- From: Shane Wiley <wileys@yahoo-inc.com>
- Date: Fri, 1 Jun 2012 15:02:20 -0700
- To: David Singer <singer@apple.com>
- CC: "Roy T. Fielding" <fielding@gbiv.com>, Rigo Wenning <rigo@w3.org>, "public-tracking@w3.org" <public-tracking@w3.org>, Bjoern Hoehrmann <derhoermi@gmx.net>
David, This is a long standing debate so I don't believe we settled this broader privacy debate in Princeton. :-) In your examples, there was a new "use" introduced to the data that existed and therefore you realized a possible privacy harm (if you use your definition of privacy). If that new "use" was never introduced then your privacy was preserved. So again, the issue is "use". "Non-existence" is a strong remedy to ensure no unexpected "uses" but there are other remedies as well that would strongly limit the introduction of unexpected uses. - Shane -----Original Message----- From: David Singer [mailto:singer@apple.com] Sent: Friday, June 01, 2012 2:56 PM To: Shane Wiley Cc: Roy T. Fielding; Rigo Wenning; public-tracking@w3.org; Bjoern Hoehrmann Subject: Re: ISSUE-16, ACTION-166: define (data) collection On Jun 1, 2012, at 14:44 , Shane Wiley wrote: > David, > > I would of course word it differently :-) but yes this is generally the same debate. The issue is that those records don't represent your behavior unless someone uses them to try to determine your behavior. They may represent my behavior and then become available to someone who I never agreed could know anything about me. Isn't that one of the essences of privacy - being able to choose who knows what about you? *Secrecy* is choosing things that *no-one* will know about me. Privacy is at least partly having some say over who knows what about you, isn't it? Yes, the actual harm happens when you become aware through some negative impact, of that unwanted information, but the privacy problem is with the information, not the later harm.

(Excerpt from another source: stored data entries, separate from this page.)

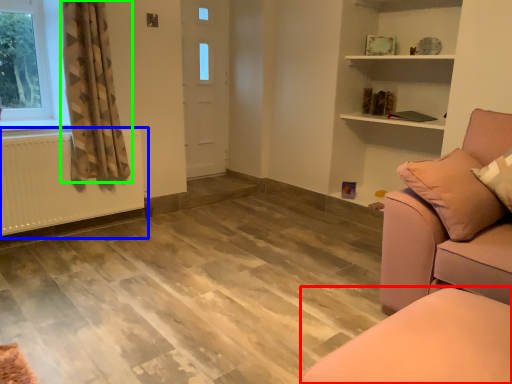 Question: Based on their relative distances, which object is farther from furniture (highlighted by a red box)? Choose from radiator (highlighted by a blue box) and curtain (highlighted by a green box).

Choices:
 (A) radiator
 (B) curtain

Answer: (A) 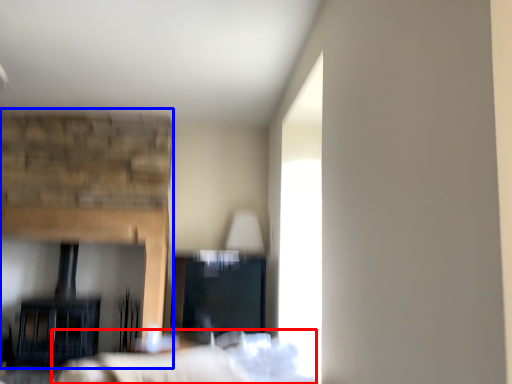 Question: Which of the following is the farthest to the observer, bed (highlighted by a red box) or fireplace (highlighted by a blue box)?

Choices:
 (A) bed
 (B) fireplace

Answer: (B) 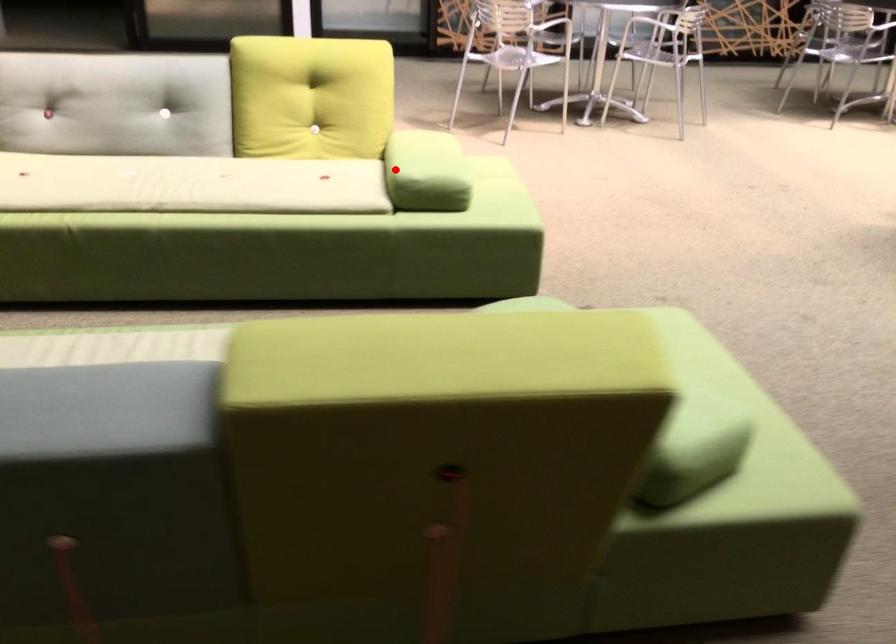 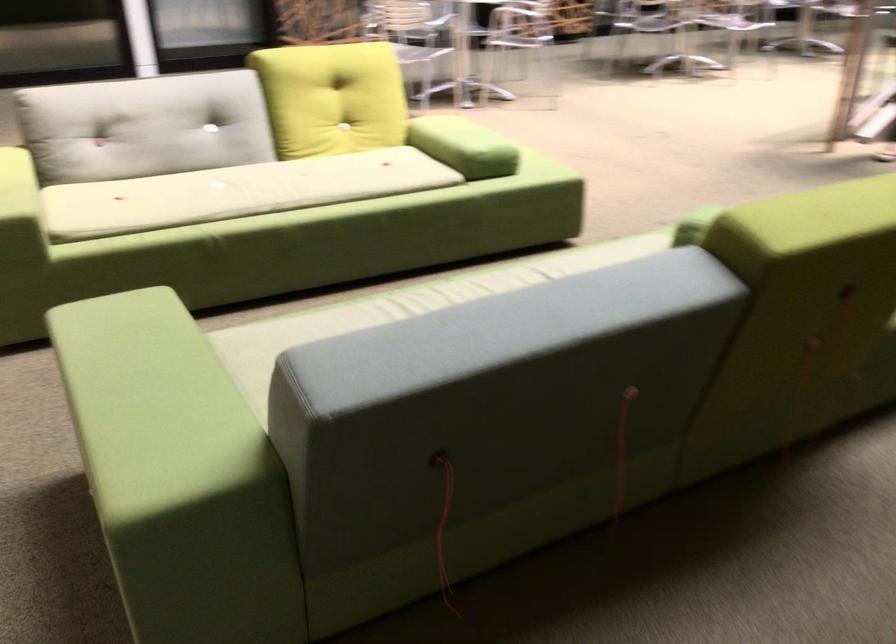 In the second image, find the point that corresponds to the highlighted location in the first image.

(464, 146) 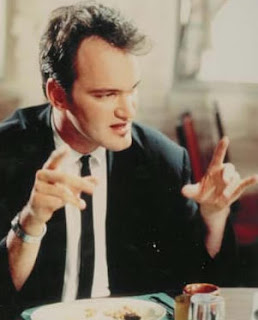 I want to click on plate, so click(x=91, y=299). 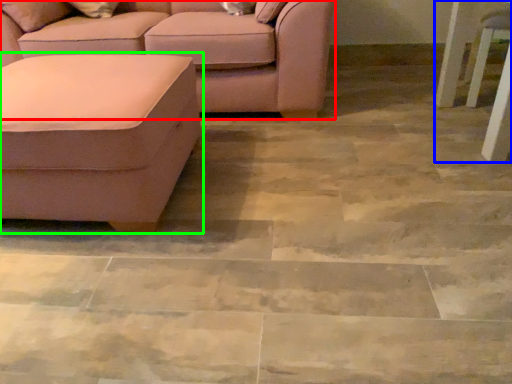 Question: Which object is positioned farthest from studio couch (highlighted by a red box)? Select from side table (highlighted by a blue box) and studio couch (highlighted by a green box).

Choices:
 (A) side table
 (B) studio couch

Answer: (A) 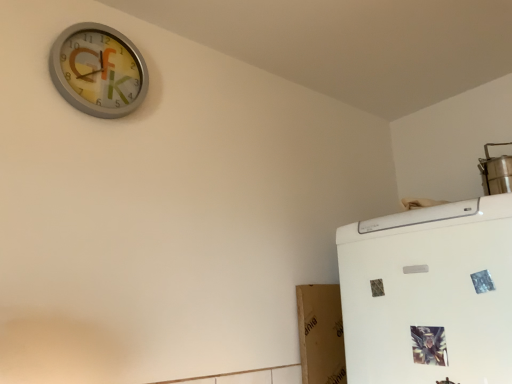 Question: Is metallic silver clock at upper left situated inside stainless steel steamer at upper right or outside?

Choices:
 (A) inside
 (B) outside

Answer: (B)

Question: From the image's perspective, is metallic silver clock at upper left located above or below stainless steel steamer at upper right?

Choices:
 (A) above
 (B) below

Answer: (A)

Question: Relative to stainless steel steamer at upper right, is metallic silver clock at upper left in front or behind?

Choices:
 (A) behind
 (B) front

Answer: (B)

Question: Based on their sizes in the image, would you say stainless steel steamer at upper right is bigger or smaller than metallic silver clock at upper left?

Choices:
 (A) big
 (B) small

Answer: (A)

Question: Considering the positions of stainless steel steamer at upper right and metallic silver clock at upper left in the image, is stainless steel steamer at upper right wider or thinner than metallic silver clock at upper left?

Choices:
 (A) thin
 (B) wide

Answer: (B)

Question: Would you say stainless steel steamer at upper right is to the left or to the right of metallic silver clock at upper left in the picture?

Choices:
 (A) right
 (B) left

Answer: (A)

Question: Would you say stainless steel steamer at upper right is inside or outside metallic silver clock at upper left?

Choices:
 (A) outside
 (B) inside

Answer: (A) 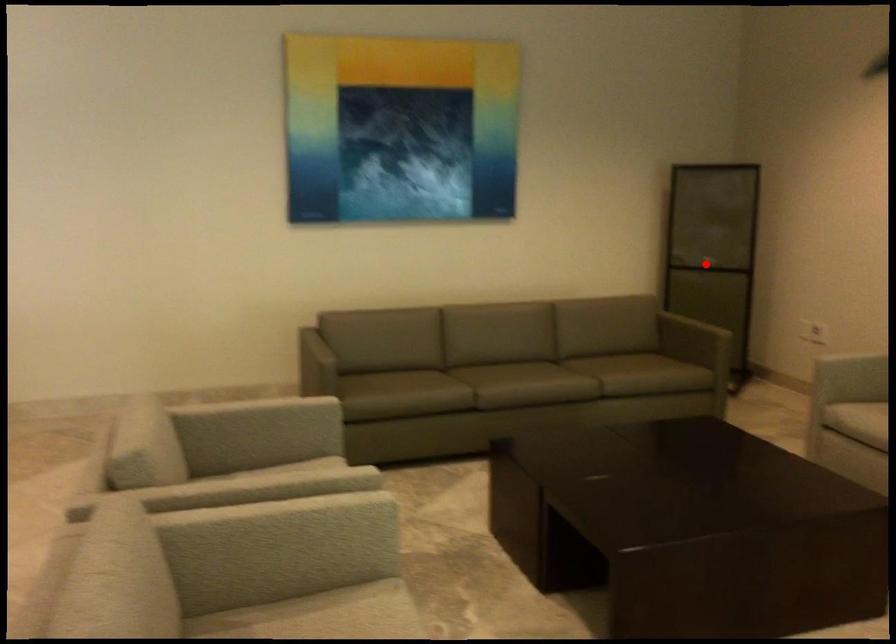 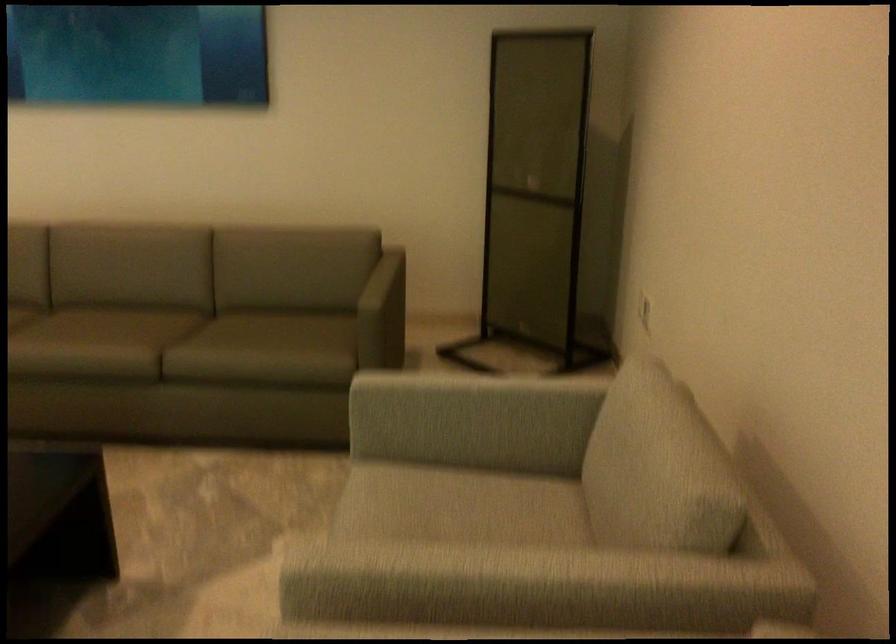 Question: I am providing you with two images of the same scene from different viewpoints. A red point is shown in image1. For the corresponding object point in image2, is it positioned nearer or farther from the camera?

Choices:
 (A) Nearer
 (B) Farther

Answer: (A) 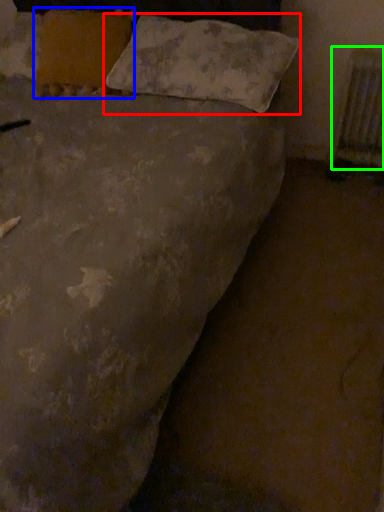 Question: Which is nearer to the pillow (highlighted by a red box)? pillow (highlighted by a blue box) or radiator (highlighted by a green box).

Choices:
 (A) pillow
 (B) radiator

Answer: (A) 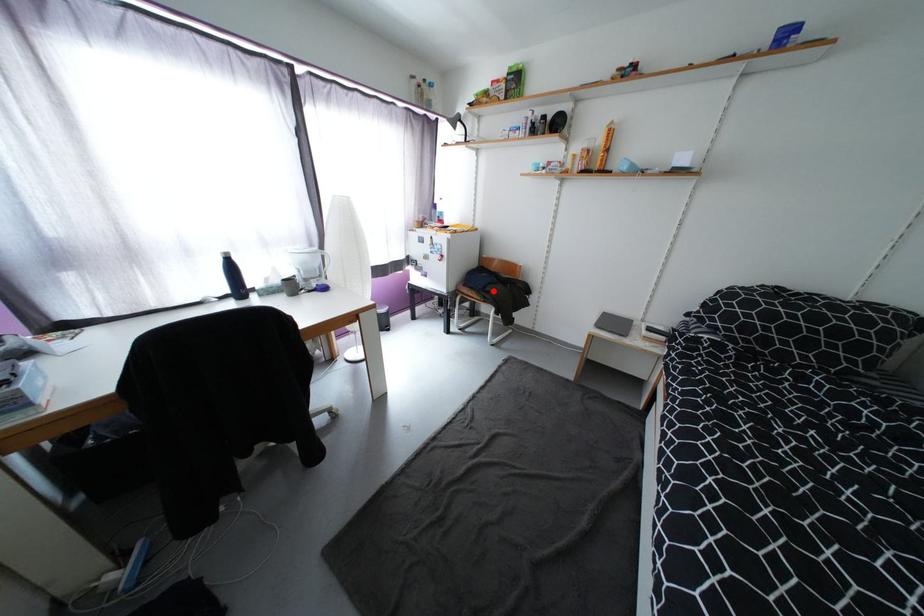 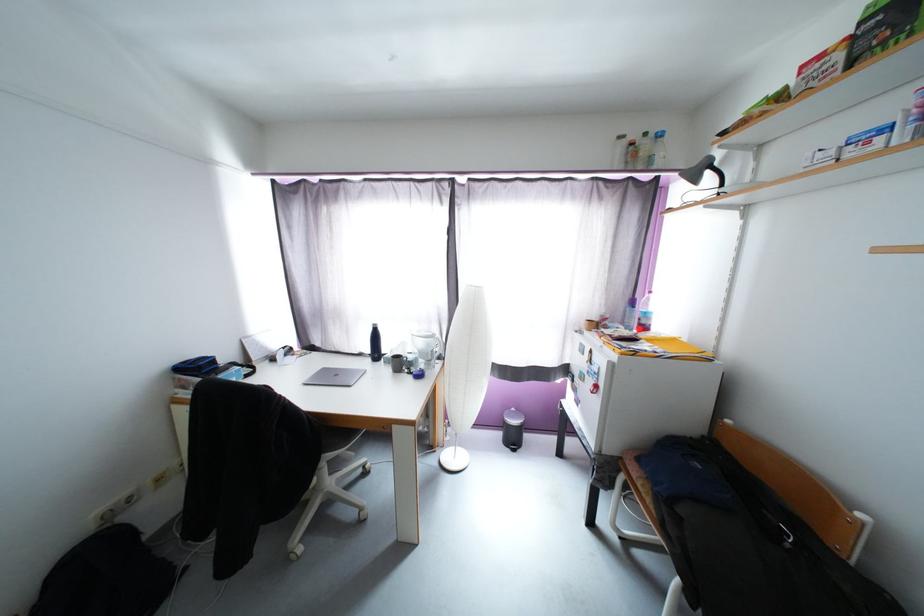 Locate, in the second image, the point that corresponds to the highlighted location in the first image.

(687, 512) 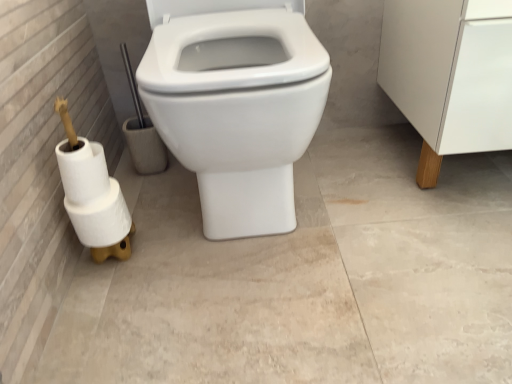 Question: Can you confirm if white matte toilet paper at lower left, the 1th toilet paper ordered from the bottom, is wider than white wood cabinet leg at right?

Choices:
 (A) yes
 (B) no

Answer: (B)

Question: Can you confirm if white matte toilet paper at lower left, the third toilet paper from the top, is smaller than white wood cabinet leg at right?

Choices:
 (A) yes
 (B) no

Answer: (A)

Question: Does white matte toilet paper at lower left, the 1th toilet paper ordered from the bottom, have a larger size compared to white wood cabinet leg at right?

Choices:
 (A) yes
 (B) no

Answer: (B)

Question: Is white matte toilet paper at lower left, the third toilet paper from the top, not near white wood cabinet leg at right?

Choices:
 (A) yes
 (B) no

Answer: (B)

Question: From a real-world perspective, is white matte toilet paper at lower left, the third toilet paper from the top, located beneath white wood cabinet leg at right?

Choices:
 (A) no
 (B) yes

Answer: (B)

Question: Considering the positions of white glossy toilet at center and white matte toilet paper at left, which is the 2th toilet paper from top to bottom, in the image, is white glossy toilet at center taller or shorter than white matte toilet paper at left, which is the 2th toilet paper from top to bottom,?

Choices:
 (A) short
 (B) tall

Answer: (B)

Question: From the image's perspective, relative to white matte toilet paper at left, which is the 2th toilet paper from top to bottom, is white glossy toilet at center above or below?

Choices:
 (A) below
 (B) above

Answer: (B)

Question: From a real-world perspective, is white glossy toilet at center positioned above or below white matte toilet paper at left, which ranks as the second toilet paper in bottom-to-top order?

Choices:
 (A) above
 (B) below

Answer: (A)

Question: Would you say white glossy toilet at center is to the left or to the right of white matte toilet paper at left, which ranks as the second toilet paper in bottom-to-top order, in the picture?

Choices:
 (A) right
 (B) left

Answer: (A)

Question: Is white matte toilet paper at lower left, placed as the first toilet paper when sorted from top to bottom, wider or thinner than white matte toilet paper at lower left, the 1th toilet paper ordered from the bottom?

Choices:
 (A) thin
 (B) wide

Answer: (A)

Question: From a real-world perspective, is white matte toilet paper at lower left, which is counted as the third toilet paper, starting from the bottom, above or below white matte toilet paper at lower left, the 1th toilet paper ordered from the bottom?

Choices:
 (A) below
 (B) above

Answer: (B)

Question: In terms of height, does white matte toilet paper at lower left, placed as the first toilet paper when sorted from top to bottom, look taller or shorter compared to white matte toilet paper at lower left, the third toilet paper from the top?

If the local drugstore keeps records of my non-prescription purchases, and later my insurance company discovers from them that I buy a lot of painkillers, and they later deny me health coverage because they suspect I have a condition, when did the privacy problem occur? It's somewhere in the keeping of records and their being available to the insurance company, isn't it? The denial of coverage (the thing I see) is ('just') a symptom. I thought we settled this in Princeton... David Singer Multimedia and Software Standards, Apple Inc.